Something else surprises anyone who considers the history of the Web: It has no central control. You do not apply for a licence (except to the extent of registering a name for your site) and when you leave, you do not bother to resign. You remove your document from the Web without necessarily telling anyone. That leaves the Web with dangling links -- frustration creators; we think we've found the material we want, we click on the blue line, and the screen shows a "not found" sign. But Berners-Lee realized early on that this was a price we would all have to pay in order to have the Web operate freely across the world.

He's still at work on his project. Since 1994 he's been at the Massachusetts Institute of Technology, running the World Wide Web Consortium (W3C), an agency representing Web companies, hardware providers, etc. It keeps the Web on an even keel by refining the rules in ways that are acceptable to just about everybody. This means, he says, "as close as possible to no rules at all."

Berners-Lee is a Utopian evangelist, like many people connected with the Web. He says things like "the openness of the Web is a powerful attraction. Everyone can not only read what's on the Web but contribute to it, and everybody is in a sense equal." That's nonsense, of course, but it's the sort of thing Web pioneers say.

Last week, to learn a little about Berners-Lee, I bought a copy of his 1999 autobiography, Weaving the Web: The Original Design and Ultimate Destiny of the World Wide Web by Its Inventor (HarperCollins).

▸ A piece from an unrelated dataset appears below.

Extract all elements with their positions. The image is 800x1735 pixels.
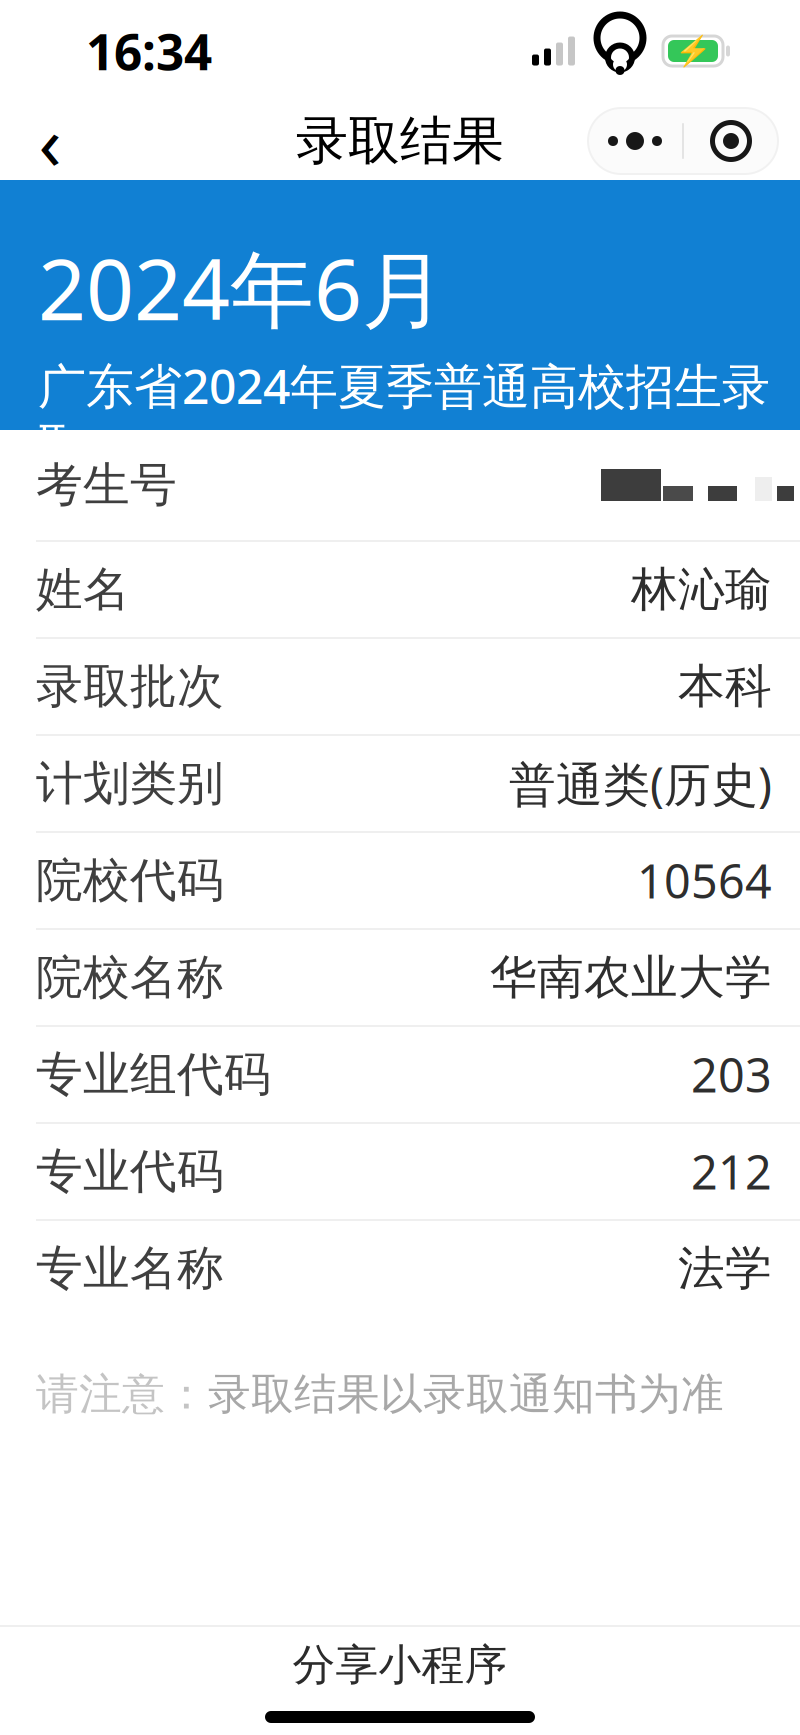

I would love to tell you that this superb narrative deserves a place among the masterworks of science writing. Alas, neither Berners-Lee nor his ghost writer, Mark Fischetti, can tell a story, explore an idea or describe human beings in a way that brings them to life.

Never has the foundation myth of a great enterprise been described with so little spirit. I imagine an account of the Rotary Club's charitable activities in Kelowna would be as gripping. But then, we can hardly expect Berners-Lee to be good at everything. My tiny annoyance at his inadequate book doesn't offset for a second my profound gratitude to one of the major inventors of my lifetime, a man who used mathematics to bestow a previously unimagined gift on everyone who lives by knowledge.